> PROMPT
Go through the entries below. Copy each line in which "screen" appears.

> DATASET EXCERPTS
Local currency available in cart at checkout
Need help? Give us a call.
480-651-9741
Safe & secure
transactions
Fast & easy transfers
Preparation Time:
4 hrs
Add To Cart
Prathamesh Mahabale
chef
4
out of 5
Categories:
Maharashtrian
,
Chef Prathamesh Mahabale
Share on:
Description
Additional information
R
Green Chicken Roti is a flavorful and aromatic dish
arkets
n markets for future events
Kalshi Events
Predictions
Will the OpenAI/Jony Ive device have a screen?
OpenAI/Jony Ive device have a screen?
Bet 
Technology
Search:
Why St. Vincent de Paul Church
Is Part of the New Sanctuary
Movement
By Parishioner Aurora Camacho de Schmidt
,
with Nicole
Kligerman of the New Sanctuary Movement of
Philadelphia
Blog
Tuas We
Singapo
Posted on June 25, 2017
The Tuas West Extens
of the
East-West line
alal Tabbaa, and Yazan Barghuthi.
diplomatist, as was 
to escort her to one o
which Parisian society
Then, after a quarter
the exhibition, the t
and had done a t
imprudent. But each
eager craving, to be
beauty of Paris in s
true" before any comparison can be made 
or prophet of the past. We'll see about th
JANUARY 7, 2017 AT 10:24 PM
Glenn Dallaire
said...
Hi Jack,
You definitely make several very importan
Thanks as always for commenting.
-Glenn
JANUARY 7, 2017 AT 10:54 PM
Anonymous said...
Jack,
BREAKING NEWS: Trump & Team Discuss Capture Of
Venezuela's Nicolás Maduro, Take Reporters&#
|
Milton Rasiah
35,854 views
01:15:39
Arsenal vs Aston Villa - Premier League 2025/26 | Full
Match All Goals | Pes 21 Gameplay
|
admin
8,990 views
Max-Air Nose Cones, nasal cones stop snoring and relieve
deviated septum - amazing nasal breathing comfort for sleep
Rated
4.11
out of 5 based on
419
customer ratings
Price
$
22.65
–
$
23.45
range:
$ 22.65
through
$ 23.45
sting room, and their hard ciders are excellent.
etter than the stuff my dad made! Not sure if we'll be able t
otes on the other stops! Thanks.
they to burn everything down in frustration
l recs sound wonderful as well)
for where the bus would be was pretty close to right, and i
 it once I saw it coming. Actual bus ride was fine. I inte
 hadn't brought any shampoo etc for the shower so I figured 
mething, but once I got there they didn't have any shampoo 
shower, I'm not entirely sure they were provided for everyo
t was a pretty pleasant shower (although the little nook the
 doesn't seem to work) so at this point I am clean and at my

> TASK OUTPUT
Will the OpenAI/Jony Ive device have a screen?
OpenAI/Jony Ive device have a screen?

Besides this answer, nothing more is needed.